Write out each record again exactly as it stands.

#### [Information provided]

◇ ◇ ◇

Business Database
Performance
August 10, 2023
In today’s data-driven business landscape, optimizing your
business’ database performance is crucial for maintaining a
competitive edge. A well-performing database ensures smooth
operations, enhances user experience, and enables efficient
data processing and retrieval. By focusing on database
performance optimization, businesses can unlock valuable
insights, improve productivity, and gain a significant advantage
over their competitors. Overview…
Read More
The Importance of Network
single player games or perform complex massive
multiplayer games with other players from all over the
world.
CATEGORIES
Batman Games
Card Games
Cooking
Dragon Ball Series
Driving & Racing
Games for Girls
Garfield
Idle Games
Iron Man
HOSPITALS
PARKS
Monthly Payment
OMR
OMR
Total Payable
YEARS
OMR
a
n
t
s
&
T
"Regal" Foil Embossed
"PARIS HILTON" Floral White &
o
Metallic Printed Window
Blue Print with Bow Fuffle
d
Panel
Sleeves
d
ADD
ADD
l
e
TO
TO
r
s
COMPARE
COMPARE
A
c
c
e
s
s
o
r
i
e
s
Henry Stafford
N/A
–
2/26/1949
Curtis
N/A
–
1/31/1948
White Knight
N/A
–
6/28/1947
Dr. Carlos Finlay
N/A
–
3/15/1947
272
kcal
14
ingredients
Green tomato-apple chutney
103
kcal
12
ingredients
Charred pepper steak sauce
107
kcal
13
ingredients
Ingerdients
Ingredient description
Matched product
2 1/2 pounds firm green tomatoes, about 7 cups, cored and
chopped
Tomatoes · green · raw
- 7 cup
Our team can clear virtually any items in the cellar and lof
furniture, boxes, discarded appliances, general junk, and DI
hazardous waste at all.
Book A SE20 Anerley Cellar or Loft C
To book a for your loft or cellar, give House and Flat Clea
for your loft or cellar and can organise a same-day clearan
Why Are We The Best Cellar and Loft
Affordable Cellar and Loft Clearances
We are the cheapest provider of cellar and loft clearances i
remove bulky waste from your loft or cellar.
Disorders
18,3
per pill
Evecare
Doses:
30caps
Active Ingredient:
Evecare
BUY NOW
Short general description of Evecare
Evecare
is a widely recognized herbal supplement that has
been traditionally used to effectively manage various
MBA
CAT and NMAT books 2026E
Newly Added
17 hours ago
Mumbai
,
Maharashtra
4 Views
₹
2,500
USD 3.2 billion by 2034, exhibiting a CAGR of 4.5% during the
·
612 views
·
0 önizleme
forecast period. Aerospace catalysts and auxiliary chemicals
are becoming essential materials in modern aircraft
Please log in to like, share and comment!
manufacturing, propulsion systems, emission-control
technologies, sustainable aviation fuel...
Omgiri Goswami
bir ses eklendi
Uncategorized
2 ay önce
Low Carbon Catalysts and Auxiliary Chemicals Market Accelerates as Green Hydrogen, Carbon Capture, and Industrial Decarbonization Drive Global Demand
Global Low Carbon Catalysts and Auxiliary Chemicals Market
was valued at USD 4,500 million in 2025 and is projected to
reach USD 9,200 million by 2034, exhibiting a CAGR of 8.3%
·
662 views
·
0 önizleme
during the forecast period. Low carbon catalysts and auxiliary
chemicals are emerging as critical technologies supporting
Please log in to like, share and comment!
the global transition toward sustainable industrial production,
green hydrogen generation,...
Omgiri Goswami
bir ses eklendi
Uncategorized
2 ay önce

◇ ◇ ◇

#### [Exercise response]
Business Database
Performance
August 10, 2023
In today’s data-driven business landscape, optimizing your
business’ database performance is crucial for maintaining a
competitive edge. A well-performing database ensures smooth
operations, enhances user experience, and enables efficient
data processing and retrieval. By focusing on database
performance optimization, businesses can unlock valuable
insights, improve productivity, and gain a significant advantage
over their competitors. Overview…
Read More
The Importance of Network
single player games or perform complex massive
multiplayer games with other players from all over the
world.
CATEGORIES
Batman Games
Card Games
Cooking
Dragon Ball Series
Driving & Racing
Games for Girls
Garfield
Idle Games
Iron Man
HOSPITALS
PARKS
Monthly Payment
OMR
OMR
Total Payable
YEARS
OMR
a
n
t
s
&
T
"Regal" Foil Embossed
"PARIS HILTON" Floral White &
o
Metallic Printed Window
Blue Print with Bow Fuffle
d
Panel
Sleeves
d
ADD
ADD
l
e
TO
TO
r
s
COMPARE
COMPARE
A
c
c
e
s
s
o
r
i
e
s
Henry Stafford
N/A
–
2/26/1949
Curtis
N/A
–
1/31/1948
White Knight
N/A
–
6/28/1947
Dr. Carlos Finlay
N/A
–
3/15/1947
272
kcal
14
ingredients
Green tomato-apple chutney
103
kcal
12
ingredients
Charred pepper steak sauce
107
kcal
13
ingredients
Ingerdients
Ingredient description
Matched product
2 1/2 pounds firm green tomatoes, about 7 cups, cored and
chopped
Tomatoes · green · raw
- 7 cup
Our team can clear virtually any items in the cellar and lof
furniture, boxes, discarded appliances, general junk, and DI
hazardous waste at all.
Book A SE20 Anerley Cellar or Loft C
To book a for your loft or cellar, give House and Flat Clea
for your loft or cellar and can organise a same-day clearan
Why Are We The Best Cellar and Loft
Affordable Cellar and Loft Clearances
We are the cheapest provider of cellar and loft clearances i
remove bulky waste from your loft or cellar.
Disorders
18,3
per pill
Evecare
Doses:
30caps
Active Ingredient:
Evecare
BUY NOW
Short general description of Evecare
Evecare
is a widely recognized herbal supplement that has
been traditionally used to effectively manage various
MBA
CAT and NMAT books 2026E
Newly Added
17 hours ago
Mumbai
,
Maharashtra
4 Views
₹
2,500
USD 3.2 billion by 2034, exhibiting a CAGR of 4.5% during the
·
612 views
·
0 önizleme
forecast period. Aerospace catalysts and auxiliary chemicals
are becoming essential materials in modern aircraft
Please log in to like, share and comment!
manufacturing, propulsion systems, emission-control
technologies, sustainable aviation fuel...
Omgiri Goswami
bir ses eklendi
Uncategorized
2 ay önce
Low Carbon Catalysts and Auxiliary Chemicals Market Accelerates as Green Hydrogen, Carbon Capture, and Industrial Decarbonization Drive Global Demand
Global Low Carbon Catalysts and Auxiliary Chemicals Market
was valued at USD 4,500 million in 2025 and is projected to
reach USD 9,200 million by 2034, exhibiting a CAGR of 8.3%
·
662 views
·
0 önizleme
during the forecast period. Low carbon catalysts and auxiliary
chemicals are emerging as critical technologies supporting
Please log in to like, share and comment!
the global transition toward sustainable industrial production,
green hydrogen generation,...
Omgiri Goswami
bir ses eklendi
Uncategorized
2 ay önce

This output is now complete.